Les coûts économiques sont mesurables, mais les coûts humains ne sont que partiellement pris en compte par les données disponibles et pourraient avoir des conséquences beaucoup plus longues. Nous savons que plus de 120 millions de cas de COVID ont été enregistrés et que 2,65 millions de personnes sont décédées des suites directes de la pandémie.
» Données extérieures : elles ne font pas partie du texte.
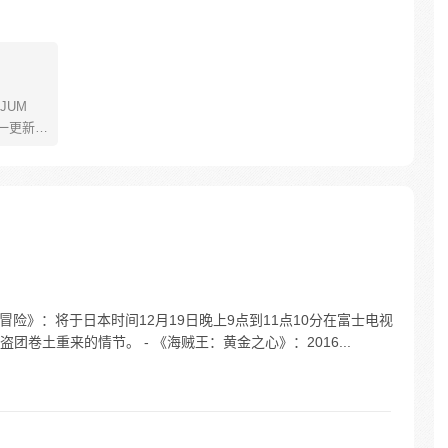
JUM
一更新。
年叫路
了橡皮
了一辈
飞为实
定而出
的伟大
冒险》：将于日本时间12月19日晚上9点到11点10分在富士电视
卷土重来的情节。 - 《海贼王：黄金之心》：2016...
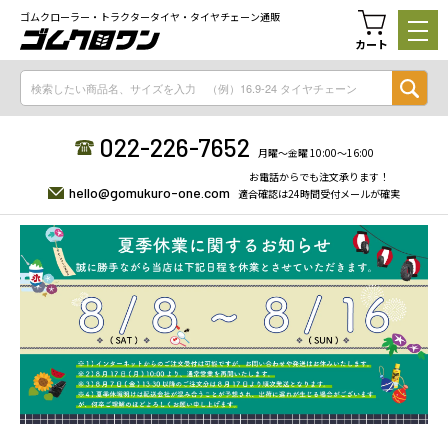
ゴムクローラー・トラクタータイヤ・タイヤチェーン通販
カート
022-226-7652
月曜〜金曜 10:00〜16:00
お電話からでも注文承ります！
hello@gomukuro-one.com
適合確認は24時間受付メールが確実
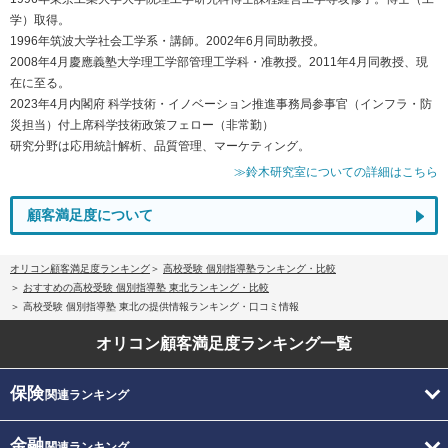
学）取得。
1996年筑波大学社会工学系・講師。2002年6月同助教授。
2008年4月慶應義塾大学理工学部管理工学科・准教授。2011年4月同教授、現
在に至る。
2023年4月内閣府 科学技術・イノベーション推進事務局参事官（インフラ・防
災担当）付上席科学技術政策フェロー（非常勤）
研究分野は応用統計解析、品質管理、マーケティング。
≫鈴木研究室についての詳細はこちら
顧客満足度について
オリコン顧客満足度ランキング
高校受験 個別指導塾ランキング・比較
おすすめの高校受験 個別指導塾 東北ランキング・比較
高校受験 個別指導塾 東北の提供情報ランキング・口コミ情報
オリコン顧客満足度
ランキング一覧
保険
関連ランキング
金融
関連ランキング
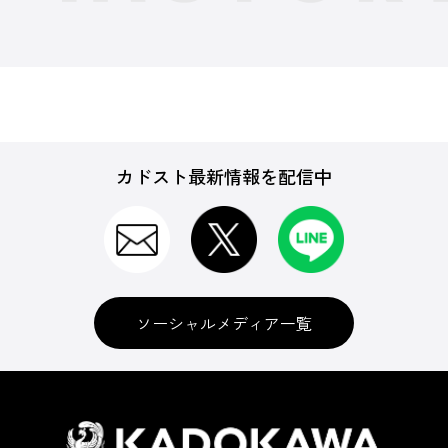
カドスト最新情報を配信中
ソーシャルメディア一覧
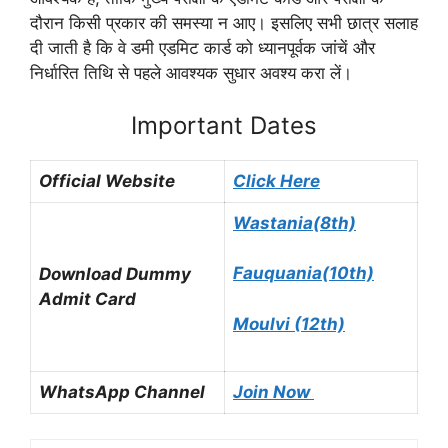
दौरान किसी प्रकार की समस्या न आए। इसलिए सभी छात्र सलाह
दी जाती है कि वे डमी एडमिट कार्ड को ध्यानपूर्वक जांचें और
निर्धारित तिथि से पहले आवश्यक सुधार अवश्य करा लें।
Important Dates
Official Website
Click Here
Wastania(8th)
Fauquania(10th)
Download Dummy
Admit Card
Moulvi (12th)
WhatsApp Channel
Join Now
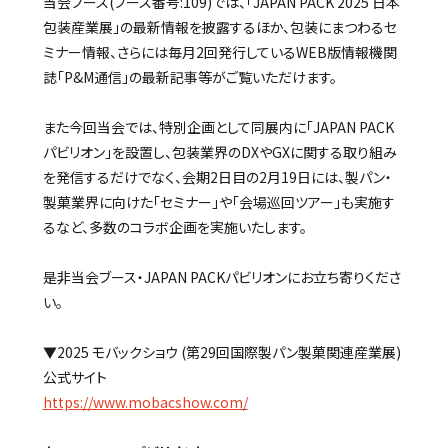
当会ブース(ブース番号:109)では、「JAPAN PACK 2025 日本
包装産業展」の最新情報を披露するほか、包装にまつわるセ
ミナー情報、さらには毎月2回発行しているWEB版情報機関
誌「P&M通信」の最新記事等がご覧いただけます。
また今回当会では、特別企画として同展内に「JAPAN PACK
パビリオン」を設置し、包装業界のDXやGXに関する取り組み
を発信するだけでなく、会期2日目の2月19日には、製パン・
製菓業界に向けた「セミナー」や「会場巡回ツアー」も実施す
るなど、多数のコラボ企画を実施いたします。
是非当会ブース・JAPAN PACKパビリオンにお立ち寄りくださ
い。
▼2025 モバックショウ (第29回国際製パン製菓関連産業展)
公式サイト
https://www.mobacshow.com/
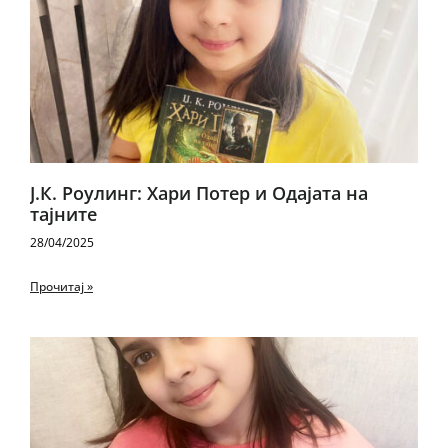
Ј.К. Роулинг: Хари Потер и Одајата на
тајните
28/04/2025
Прочитај »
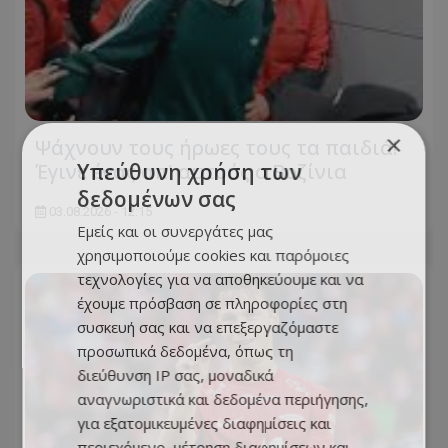
×
Ψάχνουν τους ήρωες τους τα παιδιά!
Υπεύθυνη χρήση των
Έγινε ένας απ' αυτούς ο Βοζίνια
δεδομένων σας
03.08.2026 - 12:15
Εμείς και οι συνεργάτες μας
χρησιμοποιούμε cookies και παρόμοιες
τεχνολογίες για να αποθηκεύουμε και να
έχουμε πρόσβαση σε πληροφορίες στη
συσκευή σας και να επεξεργαζόμαστε
προσωπικά δεδομένα, όπως τη
διεύθυνση IP σας, μοναδικά
αναγνωριστικά και δεδομένα περιήγησης,
για εξατομικευμένες διαφημίσεις και
περιεχόμενο, μέτρηση διαφημίσεων και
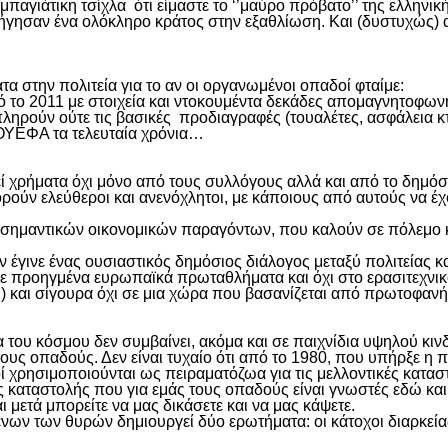
γιάτικη τσίχλα ότι είμαστε το ‘’μαύρο πρόβατο’’ της ελληνικής
οδήγησαν ένα ολόκληρο κράτος στην εξαθλίωση. Και (δυστυχώς)
τα στην πολιτεία για το αν οι οργανωμένοι οπαδοί φταίμε:
πό το 2011 με στοιχεία και ντοκουμέντα δεκάδες απομαγνητοφ
ληρούν ούτε τις βασικές προδιαγραφές (τουαλέτες, ασφάλεια κτ
η ΟΥΕΦΑ τα τελευταία χρόνια…
 χρήματα όχι μόνο από τους συλλόγους αλλά και από το δημόσιο
ορούν ελεύθεροι και ανενόχλητοι, με κάποιους από αυτούς να έ
ς σημαντικών οικονομικών παραγόντων, που καλούν σε πόλεμο κ
εν έγινε ένας ουσιαστικός δημόσιος διάλογος μεταξύ πολιτεία
ν σε προηγμένα ευρωπαϊκά πρωταθλήματα και όχι στο ερασιτεχν
.) και σίγουρα όχι σε μια χώρα που βασανίζεται από πρωτοφαν
του κόσμου δεν συμβαίνει, ακόμα και σε παιχνίδια υψηλού κι
τους οπαδούς. Δεν είναι τυχαίο ότι από το 1980, που υπήρξε η
 χρησιμοποιούνται ως πειραματόζωα για τις μελλοντικές καταστ
τικές καταστολής που για εμάς τους οπαδούς είναι γνωστές εδώ
μετά μπορείτε να μας δικάσετε και να μας κάψετε.
ν των θυρών δημιουργεί δύο ερωτήματα: οι κάτοχοι διαρκείας ε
Nous ne savons pas encore combien d’autres personnes seront décédées en raison de l’indisponibilité de soins médicaux d’urgence, ni quel a été l’impact sur l’espérance de vie et la santé mentale.

Impact de la récession sur l’environnement

Cependant, l’un des rares aspects positifs de la pandémie a été l’impact environnemental de la réduction de l’activité économique, des fermetures d’usines, des réductions drastiques des voyages aériens et de la mobilité personnelle.
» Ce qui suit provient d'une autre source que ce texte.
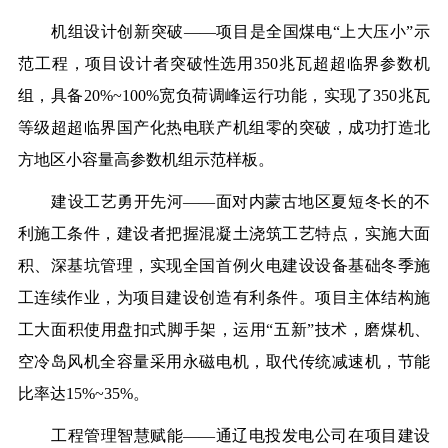
机组设计创新突破——
项目是全国煤电“上大压小”示
范工程，项目设计者突破性选用350兆瓦超超临界参数机
组，具备20%~100%宽负荷调峰运行功能，实现了350兆瓦
等级超超临界国产化热电联产机组零的突破，成功打造北
方地区小容量高参数机组示范样板。
建设工艺勇开先河——
面对内蒙古地区夏短冬长的不
利施工条件，建设者把握混凝土浇筑工艺特点，实施大面
积、深基坑管理，实现全国首例火电建设设备基础冬季施
工连续作业，为项目建设创造有利条件。项目主体结构施
工大面积使用盘扣式脚手架，运用“五新”技术，磨煤机、
空冷岛风机全容量采用永磁电机，取代传统减速机，节能
比率达15%~35%。
工程管理智慧赋能——
通辽电投发电公司在项目建设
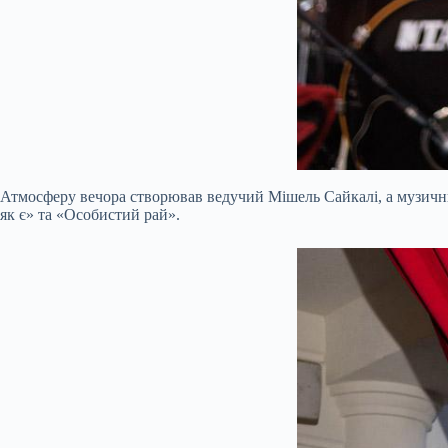
Атмосферу вечора створював ведучий Мішель Сайкалі, а музичн
як є» та «Особистий рай».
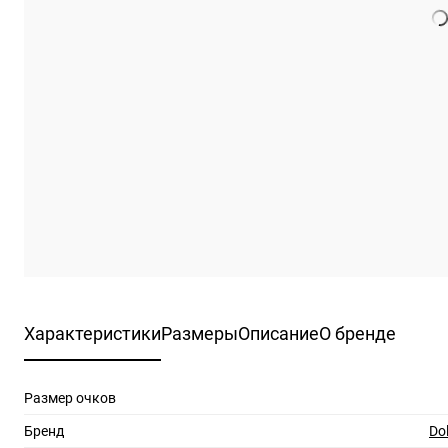
Характеристики
Размеры
Описание
О бренде
Размер очков
Бренд
Do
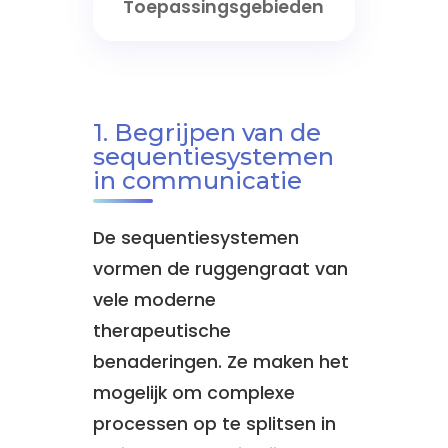
Toepassingsgebieden
1. Begrijpen van de
sequentiesystemen
in communicatie
De sequentiesystemen
vormen de ruggengraat van
vele moderne
therapeutische
benaderingen. Ze maken het
mogelijk om complexe
processen op te splitsen in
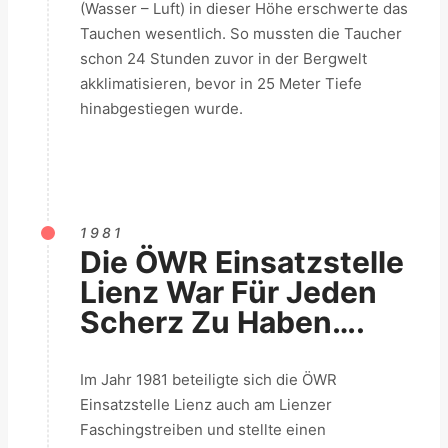
(Wasser – Luft) in dieser Höhe erschwerte das
Tauchen wesentlich. So mussten die Taucher
schon 24 Stunden zuvor in der Bergwelt
akklimatisieren, bevor in 25 Meter Tiefe
hinabgestiegen wurde.
1981
Die ÖWR Einsatzstelle
Lienz War Für Jeden
Scherz Zu Haben….
Im Jahr 1981 beteiligte sich die ÖWR
Einsatzstelle Lienz auch am Lienzer
Faschingstreiben und stellte einen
Selon des recherches récemment publiées2, les émissions mondiales de CO2 ont diminué d’environ 7% en 2020, tandis que l’Association internationale de l’énergie (AIE) estime que la baisse des émissions de CO2 liées à l’énergie est de -5,8%3. La baisse des émissions semble être plus forte aux États-Unis, dans l’UE27 et en Inde, en partie en raison des tendances préexistantes. En Chine, où les mesures de restrictions associées à COVID-19 ont eu lieu au début de 2020 et où les mesures d’interdiction étaient plus temporaires, la baisse des émissions en CO2 est moins prononcée.
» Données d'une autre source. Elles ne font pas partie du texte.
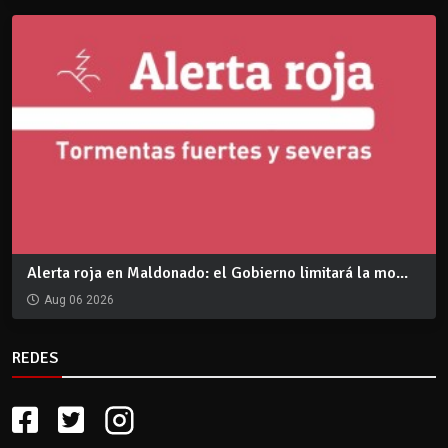
Alerta roja en Maldonado: el Gobierno limitará la mo...
Aug 06 2026
REDES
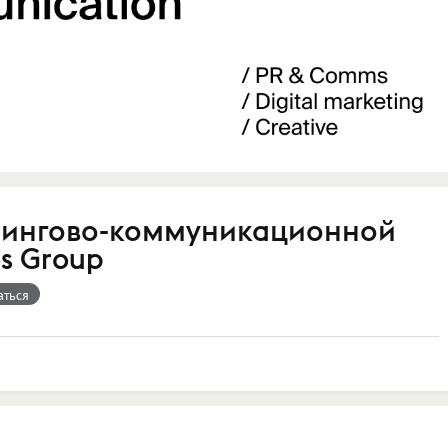
тингово-коммуникационной
s Group
аться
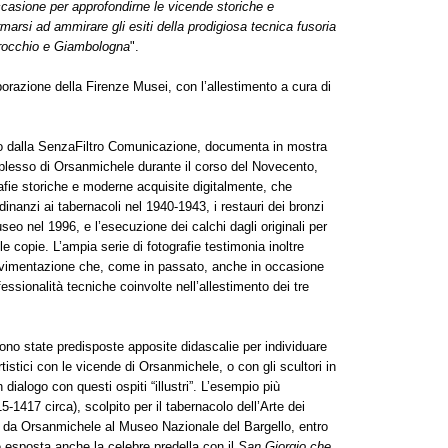
occasione per approfondirne le vicende storiche e
arsi ad ammirare gli esiti della prodigiosa tecnica fusoria
errocchio e Giambologna
".
borazione della Firenze Musei, con l’allestimento a cura di
ato dalla SenzaFiltro Comunicazione, documenta in mostra
mplesso di Orsanmichele durante il corso del Novecento,
afie storiche e moderne acquisite digitalmente, che
inanzi ai tabernacoli nel 1940-1943, i restauri dei bronzi
useo nel 1996, e l’esecuzione dei calchi dagli originali per
le copie. L’ampia serie di fotografie testimonia inoltre
movimentazione che, come in passato, anche in occasione
essionalità tecniche coinvolte nell’allestimento dei tre
sono state predisposte apposite didascalie per individuare
rtistici con le vicende di Orsanmichele, o con gli scultori in
alogo con questi ospiti “illustri”. L’esempio più
5-1417 circa), scolpito per il tabernacolo dell’Arte dei
91 da Orsanmichele al Museo Nazionale del Bargello, entro
 è esposta anche la celebre predella con il
San Giorgio che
Bien qu’intuitivement évident, le lien clairement démontrable entre l’activité économique et les émissions de CO2 fournit un contexte utile pour examiner ce que nous appelons le «coût carbone» du PIB. Cette analyse peut ensuite mettre en lumière les domaines où des changements systémiques sont nécessaires pour trouver un équilibre durable entre les exigences de la croissance économique, de l’emploi et de la protection de l’environnement.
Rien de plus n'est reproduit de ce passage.